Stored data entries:
*** Block opens ***

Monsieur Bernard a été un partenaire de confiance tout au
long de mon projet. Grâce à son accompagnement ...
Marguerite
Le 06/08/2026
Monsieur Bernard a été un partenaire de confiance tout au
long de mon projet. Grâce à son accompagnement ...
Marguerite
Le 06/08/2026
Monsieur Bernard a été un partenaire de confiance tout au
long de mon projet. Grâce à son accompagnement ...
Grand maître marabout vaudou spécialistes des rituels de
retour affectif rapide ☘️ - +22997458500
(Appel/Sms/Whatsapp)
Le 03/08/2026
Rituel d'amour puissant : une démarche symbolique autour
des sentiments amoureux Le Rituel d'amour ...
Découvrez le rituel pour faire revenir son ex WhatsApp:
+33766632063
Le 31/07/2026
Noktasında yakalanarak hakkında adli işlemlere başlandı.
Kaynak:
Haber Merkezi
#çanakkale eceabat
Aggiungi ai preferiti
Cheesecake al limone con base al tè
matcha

*** Block closes ***
*** Block opens ***

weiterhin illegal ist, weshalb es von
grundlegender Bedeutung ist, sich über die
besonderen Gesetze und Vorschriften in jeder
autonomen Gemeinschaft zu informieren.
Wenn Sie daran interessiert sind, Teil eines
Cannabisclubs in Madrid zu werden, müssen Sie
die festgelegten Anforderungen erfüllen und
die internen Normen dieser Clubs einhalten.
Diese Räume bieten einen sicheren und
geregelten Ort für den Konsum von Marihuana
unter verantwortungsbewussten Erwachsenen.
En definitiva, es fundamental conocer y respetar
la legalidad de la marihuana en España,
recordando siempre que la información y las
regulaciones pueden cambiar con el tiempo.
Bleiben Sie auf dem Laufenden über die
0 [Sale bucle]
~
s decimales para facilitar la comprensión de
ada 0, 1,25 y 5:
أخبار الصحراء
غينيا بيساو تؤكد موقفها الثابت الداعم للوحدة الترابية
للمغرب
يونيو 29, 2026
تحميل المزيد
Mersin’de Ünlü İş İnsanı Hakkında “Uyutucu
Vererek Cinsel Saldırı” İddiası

*** Block closes ***
*** Block opens ***

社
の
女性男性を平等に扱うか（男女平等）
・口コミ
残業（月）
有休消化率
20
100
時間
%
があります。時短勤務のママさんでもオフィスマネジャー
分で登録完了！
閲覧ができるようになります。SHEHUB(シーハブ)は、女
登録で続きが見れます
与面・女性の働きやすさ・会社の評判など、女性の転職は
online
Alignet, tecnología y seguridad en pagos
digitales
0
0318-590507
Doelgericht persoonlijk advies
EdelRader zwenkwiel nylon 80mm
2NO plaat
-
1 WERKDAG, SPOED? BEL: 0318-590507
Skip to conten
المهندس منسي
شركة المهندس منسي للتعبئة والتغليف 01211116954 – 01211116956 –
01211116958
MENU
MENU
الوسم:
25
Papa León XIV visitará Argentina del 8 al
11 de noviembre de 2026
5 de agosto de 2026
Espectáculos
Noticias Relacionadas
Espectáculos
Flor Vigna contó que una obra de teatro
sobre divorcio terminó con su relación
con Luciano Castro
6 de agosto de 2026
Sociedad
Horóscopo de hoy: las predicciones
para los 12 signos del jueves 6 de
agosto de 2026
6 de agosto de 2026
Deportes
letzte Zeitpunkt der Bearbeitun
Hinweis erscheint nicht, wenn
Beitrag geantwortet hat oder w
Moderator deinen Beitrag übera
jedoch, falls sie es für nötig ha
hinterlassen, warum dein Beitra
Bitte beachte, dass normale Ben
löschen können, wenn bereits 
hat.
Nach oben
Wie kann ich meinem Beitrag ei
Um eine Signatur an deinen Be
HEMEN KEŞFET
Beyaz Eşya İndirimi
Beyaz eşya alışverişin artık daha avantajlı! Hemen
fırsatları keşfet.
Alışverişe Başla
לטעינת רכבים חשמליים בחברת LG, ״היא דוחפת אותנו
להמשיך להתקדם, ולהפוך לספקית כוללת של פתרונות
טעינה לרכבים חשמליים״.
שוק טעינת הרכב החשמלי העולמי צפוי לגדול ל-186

*** Block closes ***

Only the lines above starting at the line that holds "1 WERKDAG, SPOED? BEL: 0318-590507" and ending at the line that holds "לטעינת רכבים חשמליים" are to be repeated, exactly and in full.

Answer to the exercise
1 WERKDAG, SPOED? BEL: 0318-590507
Skip to conten
المهندس منسي
شركة المهندس منسي للتعبئة والتغليف 01211116954 – 01211116956 –
01211116958
MENU
MENU
الوسم:
25
Papa León XIV visitará Argentina del 8 al
11 de noviembre de 2026
5 de agosto de 2026
Espectáculos
Noticias Relacionadas
Espectáculos
Flor Vigna contó que una obra de teatro
sobre divorcio terminó con su relación
con Luciano Castro
6 de agosto de 2026
Sociedad
Horóscopo de hoy: las predicciones
para los 12 signos del jueves 6 de
agosto de 2026
6 de agosto de 2026
Deportes
letzte Zeitpunkt der Bearbeitun
Hinweis erscheint nicht, wenn
Beitrag geantwortet hat oder w
Moderator deinen Beitrag übera
jedoch, falls sie es für nötig ha
hinterlassen, warum dein Beitra
Bitte beachte, dass normale Ben
löschen können, wenn bereits 
hat.
Nach oben
Wie kann ich meinem Beitrag ei
Um eine Signatur an deinen Be
HEMEN KEŞFET
Beyaz Eşya İndirimi
Beyaz eşya alışverişin artık daha avantajlı! Hemen
fırsatları keşfet.
Alışverişe Başla
לטעינת רכבים חשמליים בחברת LG, ״היא דוחפת אותנו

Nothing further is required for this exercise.